Action item ▸
Lines below that include "personas" are the answer; copy each one.

Saved entries ▸
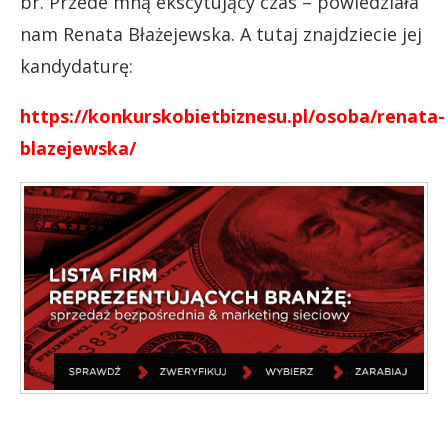
br. Przede mną ekscytujący czas – powiedziała
nam Renata Błażejewska. A tutaj znajdziecie jej
kandydaturę:
https://konkurskobietbiznesu.pl/osoba/renata-
blazejewska/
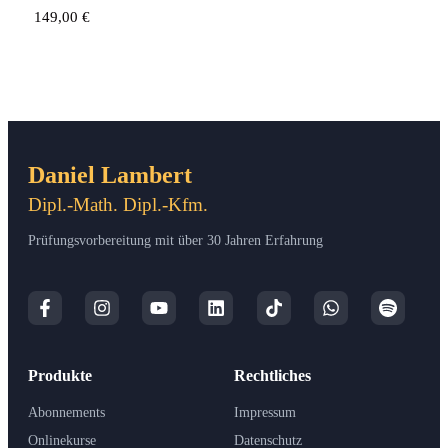
149,00
€
Daniel Lambert
Dipl.-Math. Dipl.-Kfm.
Prüfungsvorbereitung mit über 30 Jahren Erfahrung
Produkte
Rechtliches
Abonnements
Impressum
Onlinekurse
Datenschutz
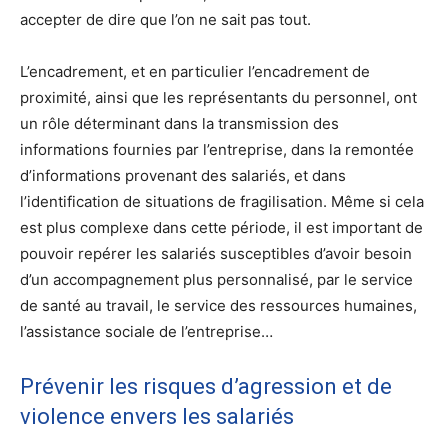
accepter de dire que l’on ne sait pas tout.
L’encadrement, et en particulier l’encadrement de
proximité, ainsi que les représentants du personnel, ont
un rôle déterminant dans la transmission des
informations fournies par l’entreprise, dans la remontée
d’informations provenant des salariés, et dans
l’identification de situations de fragilisation. Même si cela
est plus complexe dans cette période, il est important de
pouvoir repérer les salariés susceptibles d’avoir besoin
d’un accompagnement plus personnalisé, par le service
de santé au travail, le service des ressources humaines,
l’assistance sociale de l’entreprise…
Prévenir les risques d’agression et de
violence envers les salariés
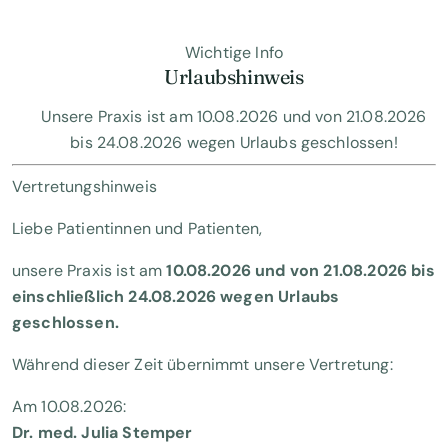
Wichtige Info
Urlaubshinweis
Unsere Praxis ist am 10.08.2026 und von 21.08.2026
bis 24.08.2026 wegen Urlaubs geschlossen!
Vertretungshinweis
Liebe Patientinnen und Patienten,
unsere Praxis ist am
10.08.2026 und von
21.08.2026 bis
einschließlich
24.08.2026
wegen Urlaubs
geschlossen.
Während dieser Zeit übernimmt unsere Vertretung:
Am 10.08.2026:
Dr. med. Julia Stemper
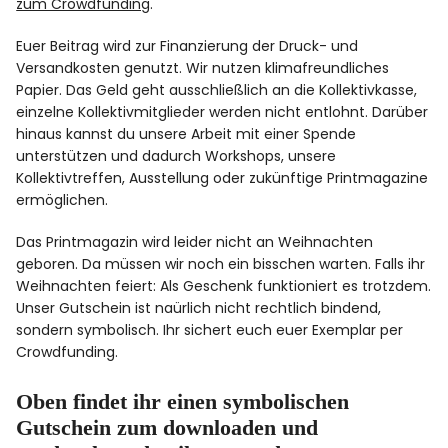
zum Crowdfunding
.
Euer Beitrag wird zur Finanzierung der Druck- und
Versandkosten genutzt. Wir nutzen klimafreundliches
Papier. Das Geld geht ausschließlich an die Kollektivkasse,
einzelne Kollektivmitglieder werden nicht entlohnt. Darüber
hinaus kannst du unsere Arbeit mit einer Spende
unterstützen und dadurch Workshops, unsere
Kollektivtreffen, Ausstellung oder zukünftige Printmagazine
ermöglichen.
Das Printmagazin wird leider nicht an Weihnachten
geboren. Da müssen wir noch ein bisschen warten. Falls ihr
Weihnachten feiert: Als Geschenk funktioniert es trotzdem.
Unser Gutschein ist naürlich nicht rechtlich bindend,
sondern symbolisch. Ihr sichert euch euer Exemplar per
Crowdfunding.
Oben findet ihr einen symbolischen
Gutschein zum downloaden und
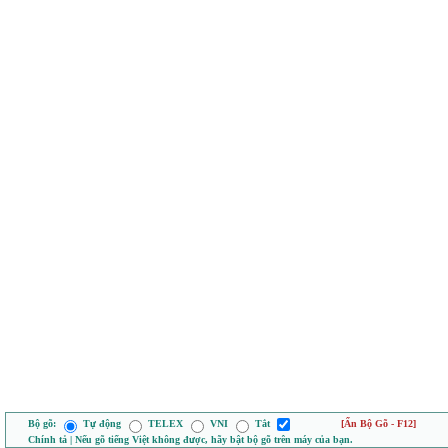
Bộ gõ:
Tự động
TELEX
VNI
Tắt
[Ẩn Bộ Gõ - F12]
Chính tả | Nếu gõ tiếng Việt không được, hãy bật bộ gõ trên máy của bạn.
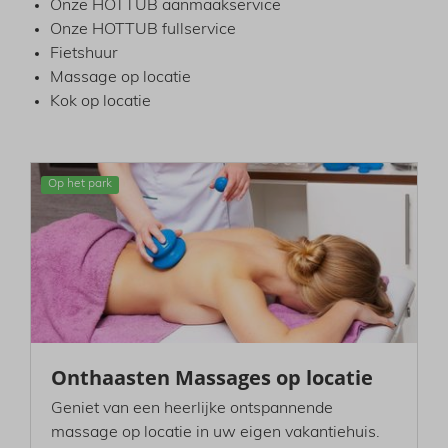
Onze HOTTUB aanmaakservice
Onze HOTTUB fullservice
Fietshuur
Massage op locatie
Kok op locatie
Op het park
Onthaasten Massages op locatie
Geniet van een heerlijke ontspannende
massage op locatie in uw eigen vakantiehuis.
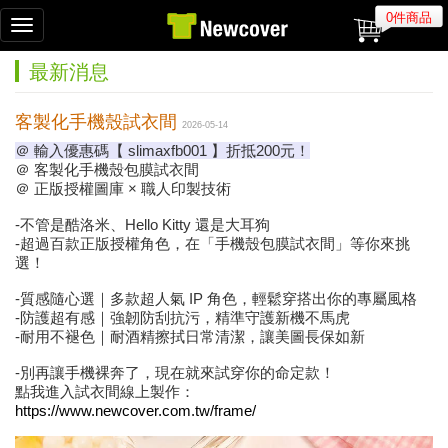
0件商品
Toggle
navigation
最新消息
客製化手機殼試衣間
2026-05-14
＠ 輸入優惠碼【 slimaxfb001 】折抵200元！
＠ 客製化手機殼包膜試衣間
＠ 正版授權圖庫 × 職人印製技術
-不管是酷洛米、Hello Kitty 還是大耳狗
-超過百款正版授權角色，在「手機殼包膜試衣間」等你來挑
選！
-質感隨心選｜多款超人氣 IP 角色，輕鬆穿搭出你的專屬風格
-防護超有感｜強韌防刮抗污，精準守護新機不馬虎
-耐用不褪色｜耐酒精擦拭日常清潔，讓美圖長保如新
-別再讓手機裸奔了，現在就來試穿你的命定款！
點我進入試衣間線上製作：
https://www.newcover.com.tw/frame/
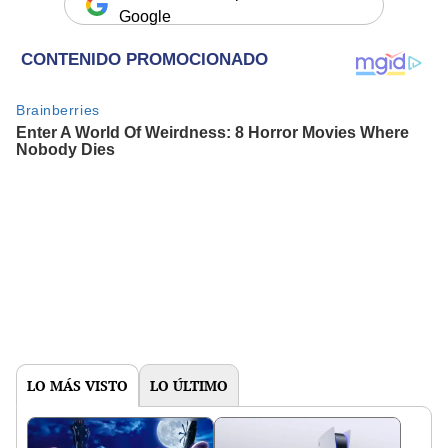
Google
LO MÁS VISTO
LO ÚLTIMO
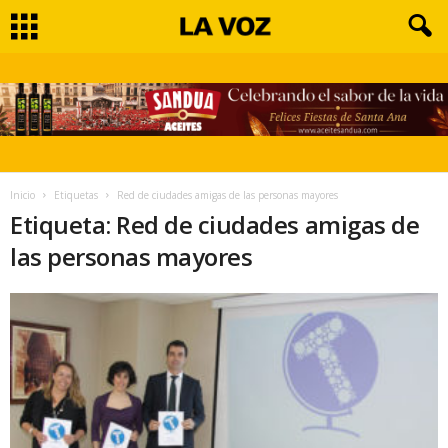
Inicio
Etiquetas
Red de ciudades amigas de las personas mayores
Etiqueta: Red de ciudades amigas de
las personas mayores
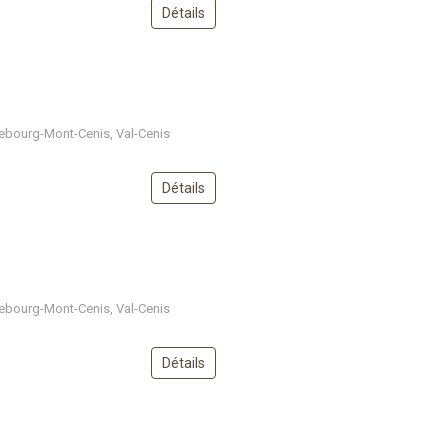
Détails
ebourg-Mont-Cenis, Val-Cenis
Détails
ebourg-Mont-Cenis, Val-Cenis
Détails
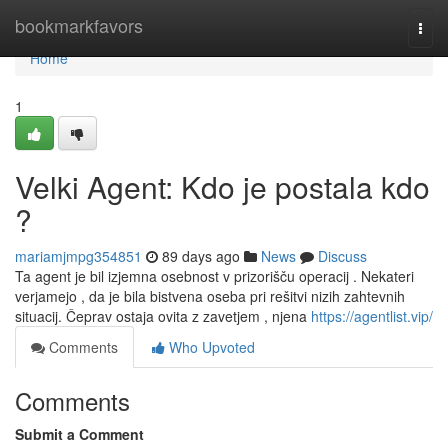
Home
bookmarkfavors
Togg
navi
Home
1
Velki Agent: Kdo je postala kdo
?
mariamjmpg354851
89 days ago
News
Discuss
Ta agent je bil izjemna osebnost v prizorišču operacij . Nekateri
verjamejo , da je bila bistvena oseba pri rešitvi nizih zahtevnih
situacij. Čeprav ostaja ovita z zavetjem , njena
https://agentlist.vip/
Comments
Who Upvoted
Comments
Submit a Comment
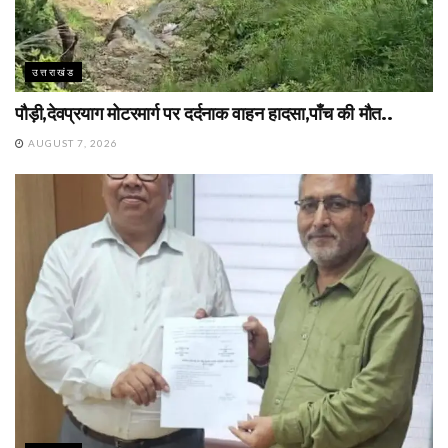
उत्तराखंड
पौड़ी,देवप्रयाग मोटरमार्ग पर दर्दनाक वाहन हादसा,पाँच की मौत..
AUGUST 7, 2026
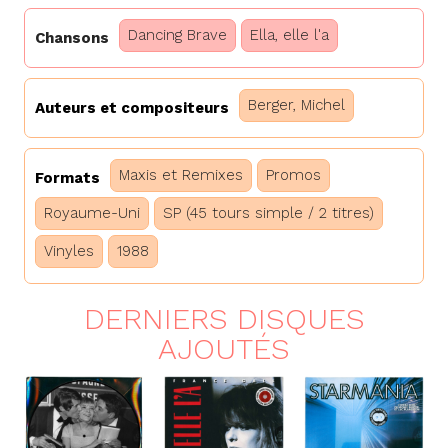
Dancing Brave
Ella, elle l'a
Chansons
Berger, Michel
Auteurs et compositeurs
Maxis et Remixes
Promos
Formats
Royaume-Uni
SP (45 tours simple / 2 titres)
Vinyles
1988
DERNIERS DISQUES
AJOUTÉS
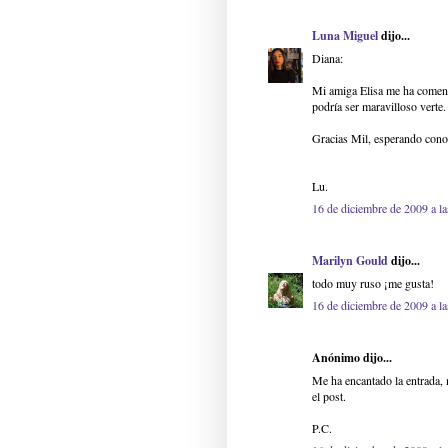
Luna Miguel
dijo...
Diana:
Mi amiga Elisa me ha comenta
podría ser maravilloso verte.
Gracias Mil, esperando cono
Lu.
16 de diciembre de 2009 a la
Marilyn Gould
dijo...
todo muy ruso ¡me gusta!
16 de diciembre de 2009 a la
Anónimo dijo...
Me ha encantado la entrada,
el post.
P.C.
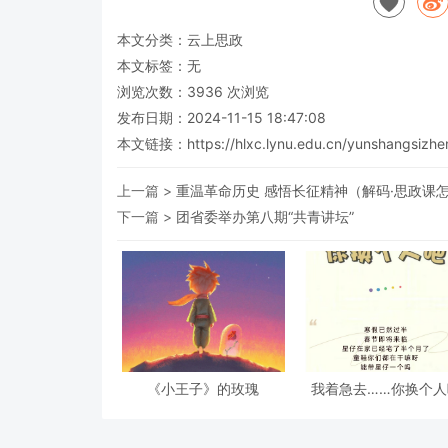
本文分类：
云上思政
本文标签：无
浏览次数：
3936
次浏览
发布日期：2024-11-15 18:47:08
本文链接：
https://hlxc.lynu.edu.cn/yunshangsizh
上一篇 >
重温革命历史 感悟长征精神（解码·思政课
下一篇 >
团省委举办第八期“共青讲坛”
《小王子》的玫瑰
我着急去……你换个人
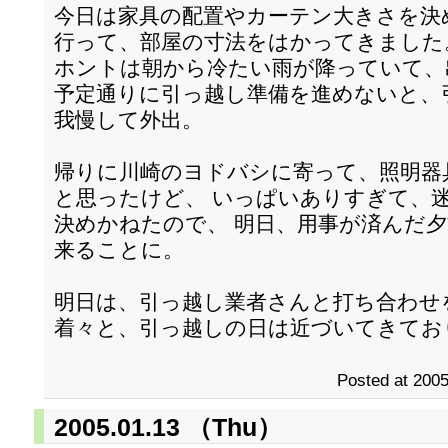
今日は家具の配置やカーテン大きさを決
行って、部屋の寸法をはかってきました
ホントは朝から冷たい雨が降っていて、
予定通りに引っ越し準備を進めないと、
我慢して外出。
帰りに川崎のヨドバシに寄って、照明器
と思ったけど、 いっぱいありすぎて、
決めかねたので、 明日、用事が済んだ
来ることに。
明日は、引っ越し業者さんと打ち合わせ
着々と、引っ越しの日は近づいてきてお
Posted at 2005
2005.01.13 （Thu）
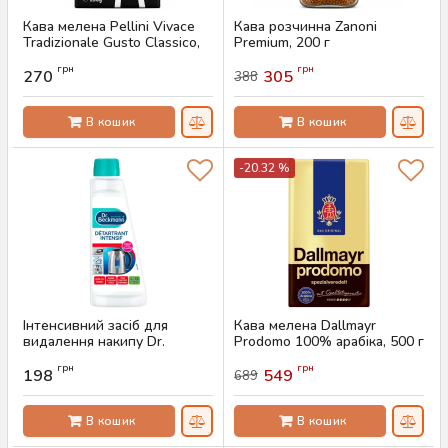
Кава мелена Pellini Vivace
Кава розчинна Zanoni
Tradizionale Gusto Classico,
Premium, 200 г
250 г
Артикул:
AS-00760
грн
грн
270
305
388
Артикул:
AS-00759
В кошик
В кошик
-20.32 %
Інтенсивний засіб для
Кава мелена Dallmayr
видалення накипу Dr.
Prodomo 100% арабіка, 500 г
Beckmann, 250 мл
Артикул:
AS-00741
грн
грн
198
549
689
Артикул:
AS-00662
В кошик
В кошик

Answer box ▸
Red de ciudades amigas de las personas mayores
las personas mayores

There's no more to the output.